Utilizing Bluetooth technology3, the FreeStyle Libre 2 system enables the feature of optional alarms. The FreeStyle Libre 2 system provides an easy-to-use alarm experience by offering customizable alarms for low glucose and high glucose, and a technical feature that notifies the user of signal loss (e.g., when the sensor is not communicating with the reader). In the event of these instances, the system will alert the user through sound or vibration (based on the user′s personal preference). The user continues to be able to scan their FreeStyle Libre 2 sensor as often as desired to see their glucose reading, trends and patterns, and eight-hour history.

Based on the information provided, the user can act upon this information to take appropriate action as needed when it comes to decisions around medication or diet. Those who do not want the alarms can choose to leave them turned off to avoid being disrupted by unwanted alarms.

http://abbott.mediaroom.com/2018-10...Time-Alarms-Secures-CE-Mark-for-Use-in-Europe

Exciting times!   May get annoying though if you set your ranges too tight!


----------



## Northerner

Crikey!  A real challenge to the Dexcoms then


----------



## grovesy

But they can't keep up on supplys of the current version. 
I wonder how the price will compare with  the current version.


----------



## Northerner

grovesy said:


> But they can't keep up on supplys of the current version.
> I wonder how the price will compare with  the current version.


Bound to be quite a mark up


----------



## grovesy

Northerner said:


> Bound to be quite a mark up


That was my thoughts when I read about it.


----------



## Hepato-pancreato

I would love to be able to look at the technology available in 100 years time when I’ve long been eaten by earth worms. 
No doubt your phone will read your bg’s for you somehow. If that’s how it rolls then! May have a complete new system by then! a Cure.


----------



## HOBIE

Its in the right direction ! . Good


----------



## Bruce Stephens

grovesy said:


> I wonder how the price will compare with the current version.

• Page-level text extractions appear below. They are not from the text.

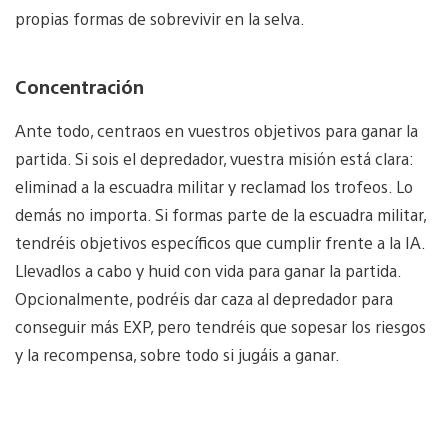
propias formas de sobrevivir en la selva.
Concentración
Ante todo, centraos en vuestros objetivos para ganar la
partida. Si sois el depredador, vuestra misión está clara:
eliminad a la escuadra militar y reclamad los trofeos. Lo
demás no importa. Si formas parte de la escuadra militar,
tendréis objetivos específicos que cumplir frente a la IA.
Llevadlos a cabo y huid con vida para ganar la partida.
Opcionalmente, podréis dar caza al depredador para
conseguir más EXP, pero tendréis que sopesar los riesgos
y la recompensa, sobre todo si jugáis a ganar.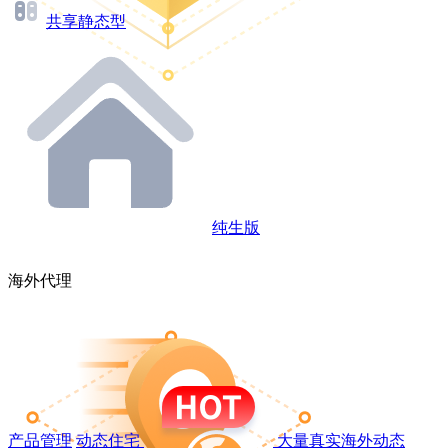
共享静态型
纯生版
海外代理
产品管理
动态住宅
大量真实海外动态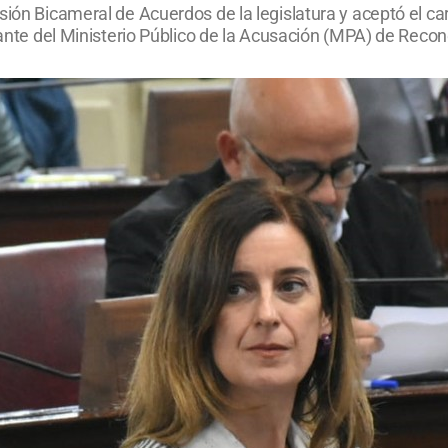
sión Bicameral de Acuerdos de la legislatura y aceptó el ca
grante del Ministerio Público de la Acusación (MPA) de Recon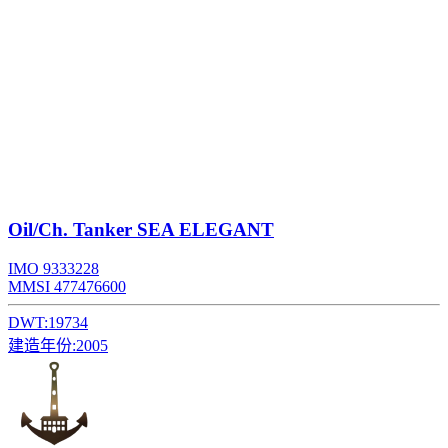
Oil/Ch. Tanker
SEA ELEGANT
IMO 9333228
MMSI 477476600
DWT:
19734
建造年份:
2005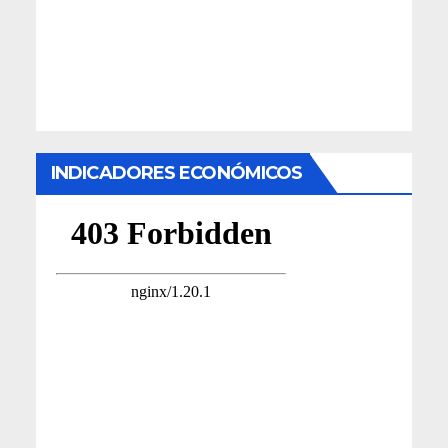
INDICADORES ECONÓMICOS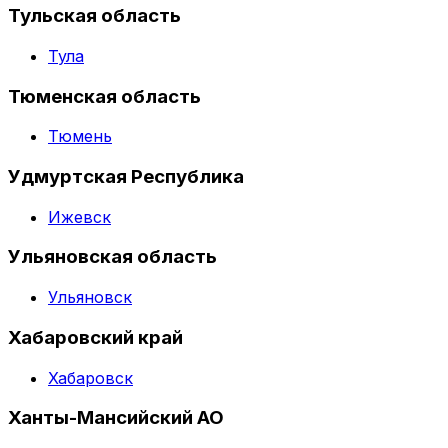
Тульская область
Тула
Тюменская область
Тюмень
Удмуртская Республика
Ижевск
Ульяновская область
Ульяновск
Хабаровский край
Хабаровск
Ханты-Мансийский АО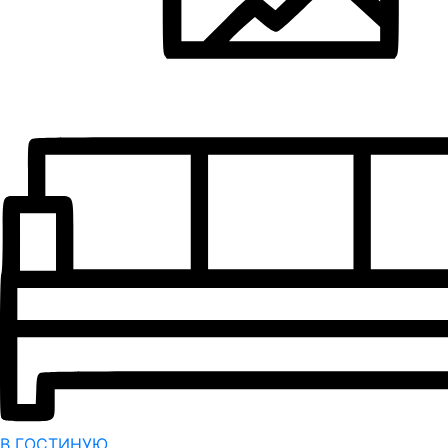
В ГОСТИНУЮ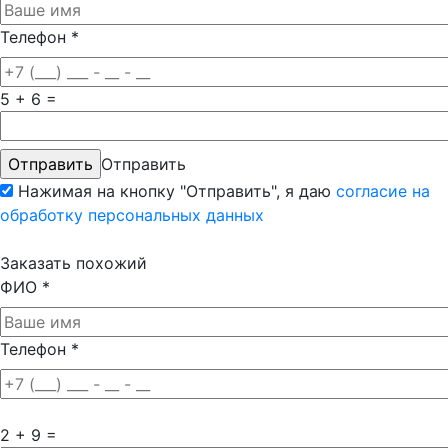
Телефон
*
5 + 6 =
Отправить
Нажимая на кнопку "Отправить", я даю
согласие на
обработку персональных данных
Заказать похожий
ФИО
*
Телефон
*
2 + 9 =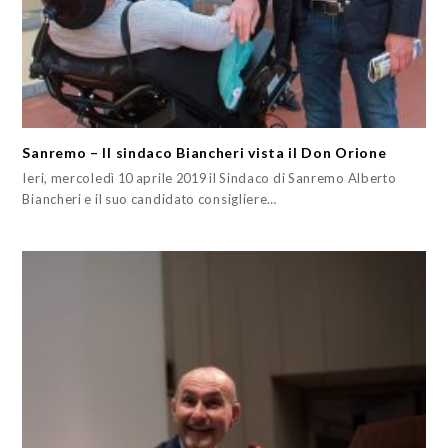
Sanremo – Il sindaco Biancheri vista il Don Orione
Ieri, mercoledì 10 aprile 2019 il Sindaco di Sanremo Alberto
Biancheri e il suo candidato consigliere…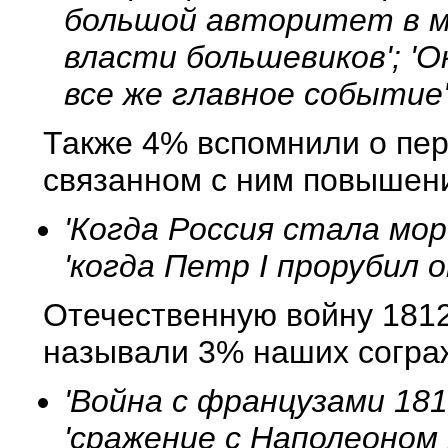
большой авторитет в мир
власти большевиков'; '
все же главное событие'
Также 4% вспомнили о пер
связанном с ним повышени
'Когда Россия стала мор
'когда Петр I прорубил о
Отечественную войну 1812
называли 3% наших согра
'Война с французами 1812
'сражение с Наполеоном 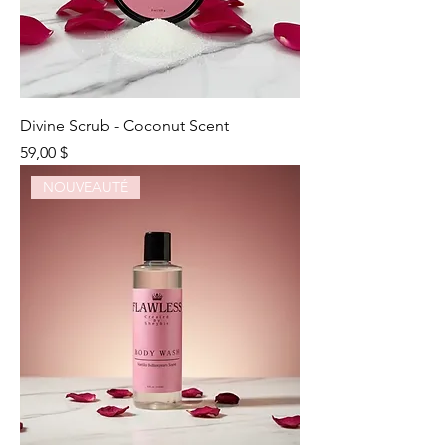
Divine Scrub - Coconut Scent
Prix
59,00 $
NOUVEAUTÉ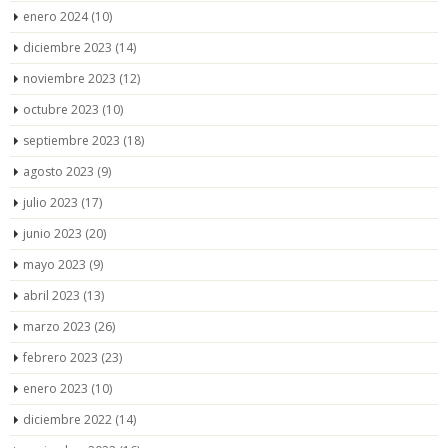
enero 2024
(10)
diciembre 2023
(14)
noviembre 2023
(12)
octubre 2023
(10)
septiembre 2023
(18)
agosto 2023
(9)
julio 2023
(17)
junio 2023
(20)
mayo 2023
(9)
abril 2023
(13)
marzo 2023
(26)
febrero 2023
(23)
enero 2023
(10)
diciembre 2022
(14)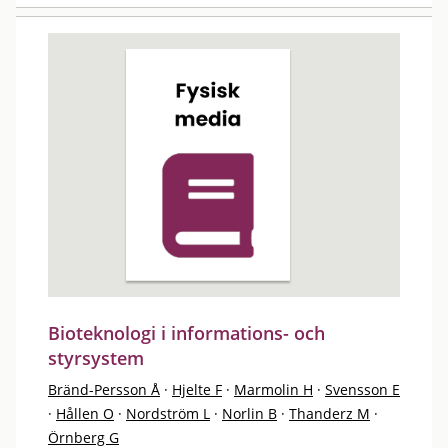
Bioteknologi i informations- och
styrsystem
Bränd-Persson Å
·
Hjelte F
·
Marmolin H
·
Svensson E
·
Hållen O
·
Nordström L
·
Norlin B
·
Thanderz M
·
Örnberg G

They say "Our goal is to make FreeStyle Libre widely accessible, which includes offering additional features at no additional cost to our customers.", but doubtless we'll find out as they make it actually available.


----------



## Bruce Stephens

Northerner said:


> A real challenge to the Dexcoms then



They're not presenting it as a CGM, just that it has optional alarms. It seems maybe it's got bluetooth that signals an alarm (and you then need to scan to get the actual reading). https://twitter.com/drfrasergibb/status/1046743394247151623

Hope they have a louder Reader in that case (or maybe you have to use a phone with their app). Overall (presuming that's what they're doing) seems like a clever compromise, adding the alarms bit of a CGM with fairly low battery requirements. Presumably they didn't have to add much to each sensor (maybe the hardware's already in current sensors, in fact).


----------



## Matt Cycle

This is definitely a big step forward.  The alarms will be very useful for those with hypo awareness issues particularly during the night.  I spoke to my DSN recently and they're still sorting out the details of who's going to get them in our CCG area.  To create a proper CGM with the Libre you would need MiaoMiao with one of the apps.


----------



## Ljc

Wow


----------



## mikeyB

Don’t care about the cost. Gimme!


----------



## Robin

I hope they solve the problem of getting low readings in the night when you lie on the sensor and compress your arm. I don't want an alarm every time I turn over!


----------



## Ljc

Robin said:


> I hope they solve the problem of getting low readings in the night when you lie on the sensor and compress your arm. I don't want an alarm every time I turn over!


----------



## everydayupsanddowns

mikeyB said:


> Don’t care about the cost. Gimme!





Bruce Stephens said:


> They say "Our goal is to make FreeStyle Libre widely accessible, which includes offering additional features at no additional cost to our customers.", but doubtless we'll find out as they make it actually available.





Northerner said:


> Bound to be quite a mark up



According to this article the price for the reader and sensors will be identical to the initial version of Libre. 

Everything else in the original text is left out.